Loyalty is a concept we all share. Although, I don’t think we give it much thought until we find ourselves in a position where we feel someone else has betrayed us or we are accused of doing the betraying.
So what is loyalty? The Oxford Learners Dictionary defines loyalty as the quality of being faithful in your support of someone or something. Being faithful is open to wide interpretation; it could mean faithfulness in romantic relationship, it could mean having confidence in a sports team, or it could simply mean having your friends back. Or it could mean all of the above if you actually have a unwavering loyalty.
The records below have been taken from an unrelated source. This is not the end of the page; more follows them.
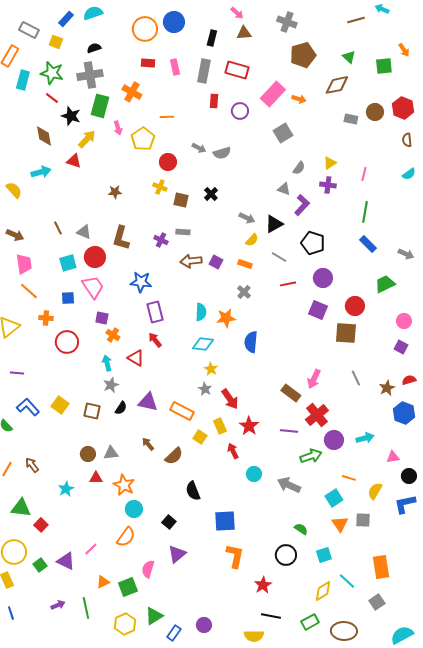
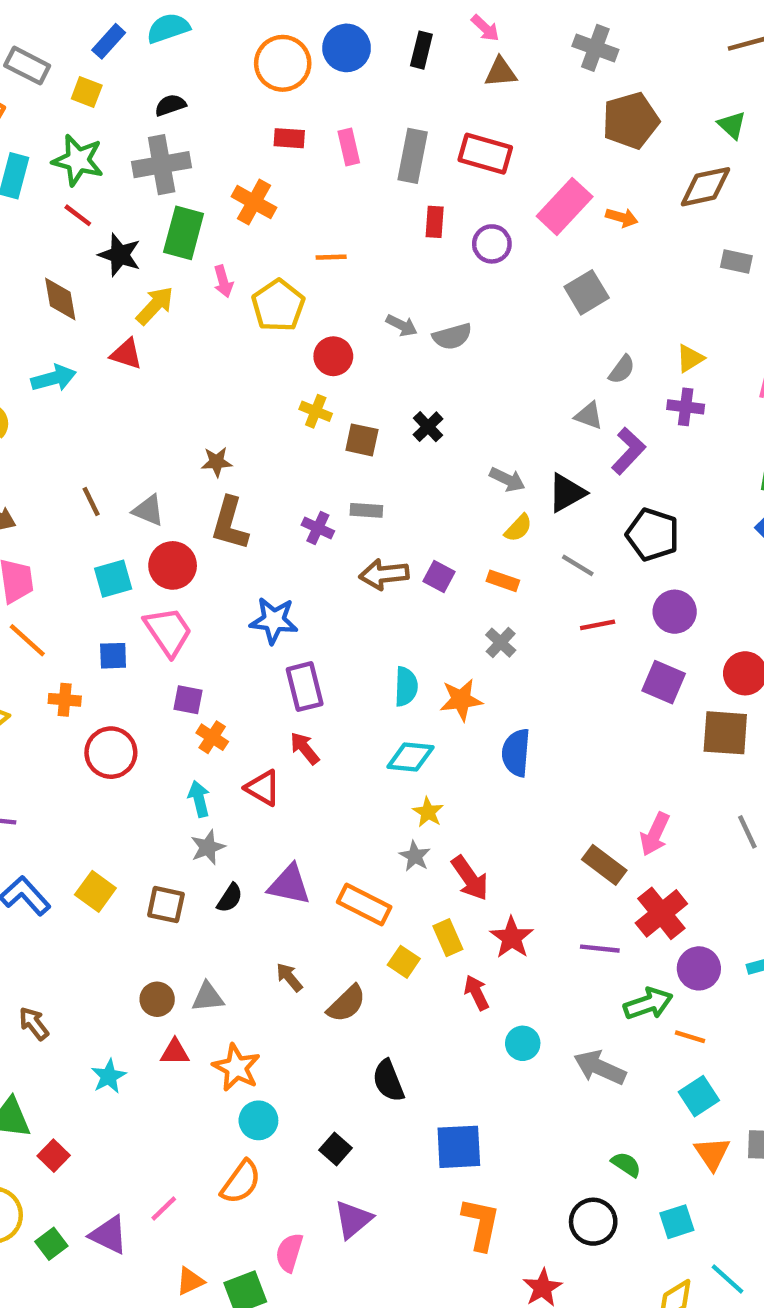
black rectangle: (212, 38) -> (421, 50), moved
brown star: (115, 192) -> (217, 462), moved
orange line: (349, 478) -> (690, 1037), moved

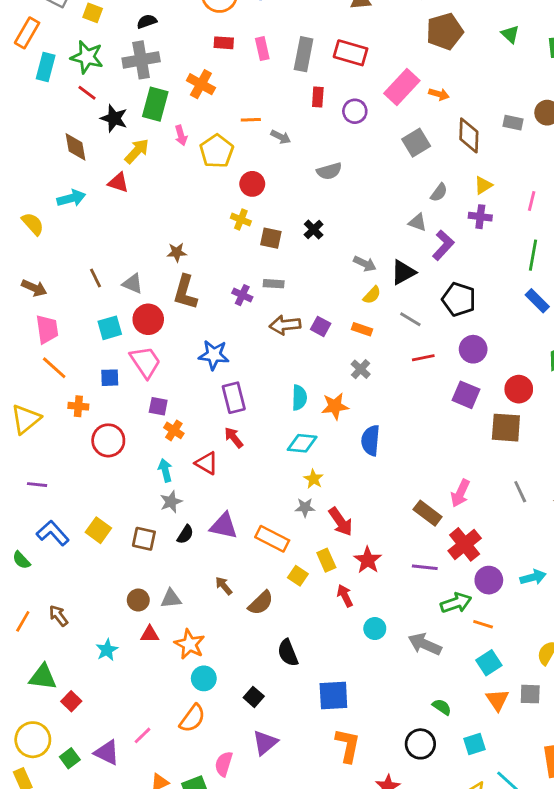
brown diamond: (705, 187) -> (469, 135), moved, turned -76
gray arrow: (402, 325) -> (281, 137), moved
gray star: (415, 856) -> (305, 507), turned -30

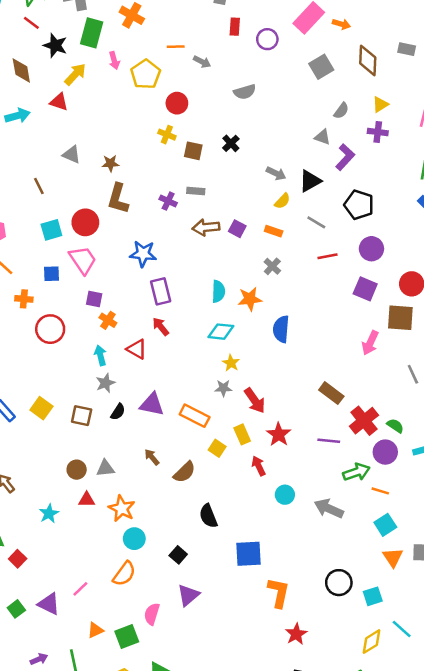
gray triangle: (133, 284) -> (72, 155), moved
pink arrow: (460, 493) -> (370, 343), moved
green semicircle: (442, 707) -> (395, 426), moved
black circle: (420, 744) -> (339, 583), moved
orange L-shape: (348, 745) -> (279, 593), moved

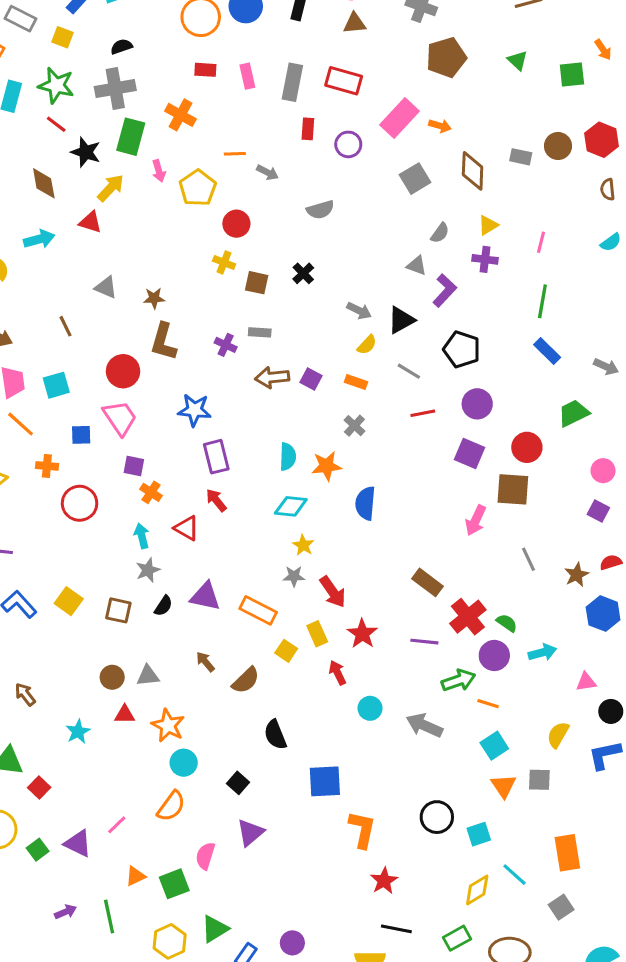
cyan square: (51, 230) -> (56, 385), moved

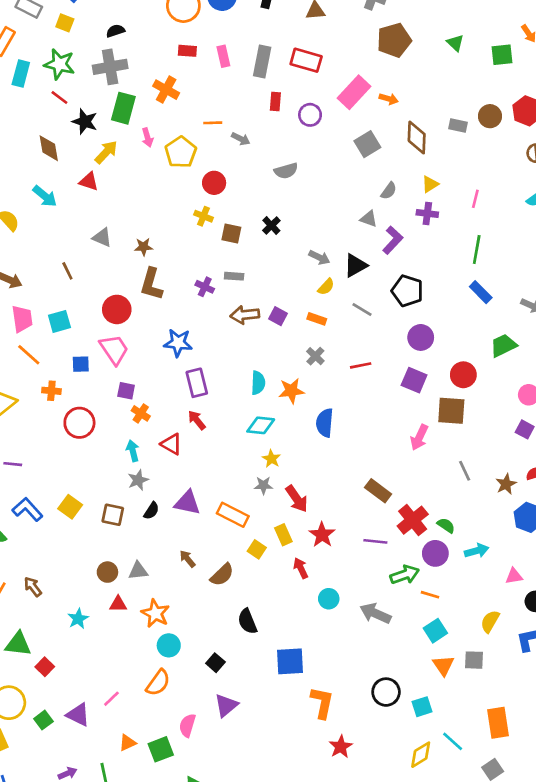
cyan arrow: (39, 239) -> (45, 196), turned 55
red line: (423, 413) -> (361, 365), moved

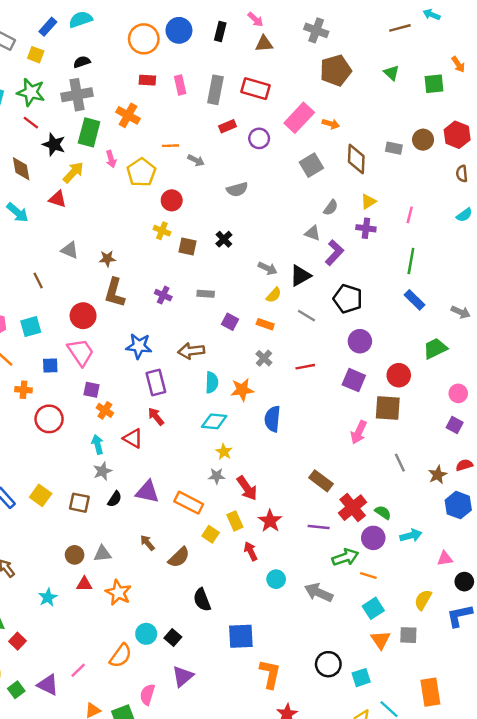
red rectangle: (275, 102) -> (228, 126), turned 63
gray rectangle: (234, 276) -> (206, 294), moved
brown arrow: (245, 315) -> (191, 351), moved
cyan circle: (169, 645) -> (146, 634), moved

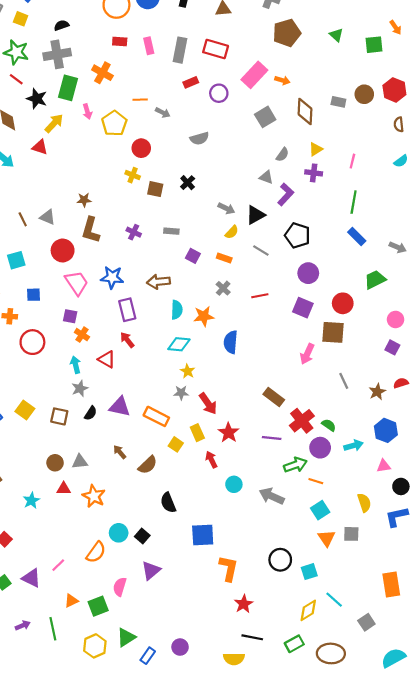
gray triangle: (70, 250) -> (47, 217), moved
pink trapezoid: (81, 352) -> (77, 283), moved
blue hexagon: (458, 505) -> (386, 430), moved
yellow semicircle: (423, 600) -> (364, 503), turned 132
orange rectangle: (430, 692) -> (391, 585), moved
Whatever your thoughts on loyalty maybe, there’s no denying that once you have chosen not to be loyal the damage is irreparable. However, the foundations couldn’t have been sturdy to warrant disloyalty to begin with. If you concede that none of us is perfect, and being disloyal is a flaw, one you regret, then surely continually being anything other than remorseful is the death knell in any given friendship or relationship. After all if you didn’t have someone’s back a number of times, why should they trust you again?
From a more equanimous and spiritual stand point, betrayal is something we are destined to experience, it’s part of life, however, it doesn’t follow that we should leave ourselves open to experience it again, and again, from the same parties. Also if they are disloyal they will inevitably be unreliable.
There is no monetary price tag on loyalty, it’s not part of any transactional model. It comes from within, it’s part of our moral values and defines strength of character. If you think anything is more important than faith in those you profess to love, for example your ego, your image, how others perceive you, then I put to you; you only love yourself.
From a personal standpoint, disloyalty is something I may forgive but am unlikely to forget. Once my trust is betrayed I’m unlikely to trust again.